É hora de regulamentar

A crise financeira já dura mais de um ano. Intensificou-se durante toda a campanha presidencial e persistiu durante a transição pós-eleitoral. E mesmo assim ainda não está claro o que o presidente eleito Barack Obama tem em mente quando promete "um marco regulatório do século 21".
Já os contornos do desafio estão claros. O modelo das últimas décadas -em que o Tesouro e outros reguladores federais confiaram menos nas regras e na fiscalização do que na disciplina do mercado- foi um fracasso manifesto. Qualquer coisa aquém de um novo regime, baseado em regras, seria inadequada para restaurar a confiança e recuperar a economia. E qualquer novo regime deve se fundamentar na disposição de regulamentar.
Obama poderá cumprir sua promessa? Sem um sinal claro do novo presidente, os primeiros indícios não são animadores. Não há nenhum defensor proeminente dos consumidores e investidores entre os seus principais consultores econômicos. À exceção de Paul Volcker, ex-presidente do Fed (Banco Central americano), não há autoridades ou reguladores que tenham se distinguido por alertarem à catástrofe iminente ou por tomarem medidas incisivas contra excessos que a estivessem provocando.
Mary Schapiro, indicada por Obama para dirigir a SEC (Securities and Exchange Comission, agência que regulamenta o setor financeiro), teve boa passagem por cargos regulatórios no governo e na iniciativa privada, mas é mais conhecida por seu apoio à autorregulamentação mais baseada em princípios do que em regras claras. A escolha de Gary Gensler para a Comissão do Mercado Futuro de Commodities, que regulamenta contratos futuros, é ainda mais perturbadora.
Gensler, ex-banqueiro do Goldman Sachs, uma das maiores corretoras de commodities, foi secretário-assistente do Tesouro de Bill Clinton (1993-2001). Em 2000, orientou a redação de projeto que isentava os derivativos da supervisão federal, o que incluía operações virais com "credit default swaps" (derivativos de crédito), que amplificaram a atual crise.

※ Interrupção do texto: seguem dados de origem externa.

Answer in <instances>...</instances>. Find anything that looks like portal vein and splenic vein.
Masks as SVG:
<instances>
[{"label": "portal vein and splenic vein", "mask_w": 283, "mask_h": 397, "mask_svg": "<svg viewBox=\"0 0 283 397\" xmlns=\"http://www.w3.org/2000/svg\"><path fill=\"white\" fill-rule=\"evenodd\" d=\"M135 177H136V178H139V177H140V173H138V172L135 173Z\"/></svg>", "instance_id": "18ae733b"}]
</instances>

"Swaps" e demais derivativos precisam ser regulamentados. Os EUA precisam de uma Bolsa onde eles sejam abertamente comercializados e fiscalizados.

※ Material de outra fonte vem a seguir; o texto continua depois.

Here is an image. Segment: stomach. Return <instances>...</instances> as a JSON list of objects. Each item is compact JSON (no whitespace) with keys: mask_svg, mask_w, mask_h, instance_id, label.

A nova legislação para o setor terá de ser aprovada no Congresso, mas a contribuição da agência reguladora federal do setor será importante na redação e na implementação das leis. Como se posiciona Gensler? Como sua estreita ligação com Wall Street afeta suas decisões? Eis algo que os senadores deveriam perguntar na audiência de confirmação.
Um indício da seriedade de Obama em relação à reforma do marco regulatório será se as autoridades tentarão acomodá-la nos termos de uma reformulação da estrutura da regulamentação. Há agências reguladoras demais, com autoridades superpostas, mas a nova estrutura deve derivar de novas regras, e não o contrário.
E Washington deverá impor regras também aos fundos de hedge. Houve um tempo em que instituições grandes demais para falir representavam o maior perigo à economia. A crise demonstrou que instituições financeiras podem se tornar tão interconectadas que permitir sua quebra seria igualmente perigoso. A solução é regulamentar os participantes financeiros de fora do sistema bancário formal.
Tudo isso seria apenas o começo. Uma falsa suposição deve ser abandonada: a de que proteger consumidores e investidores individuais limita indevidamente os lucros corporativos e a inovação financeira. Já é hora de que se crie uma agência de segurança do crédito ao consumidor. Um processo para determinar o efeito de práticas e produtos financeiros sobre os consumidores poderia ter evitado a atual crise.
Talvez as pessoas que contribuíram para esta bagunça estejam mais bem equipadas para arrumá-la. A ver. Mas será trágico se Wall Street concluir, a partir das escolhas de Obama, que não haverá mudanças fundamentais em sua busca por lucros. Saberemos que as novas regras estão funcionando quando Wall Street começar a se preocupar.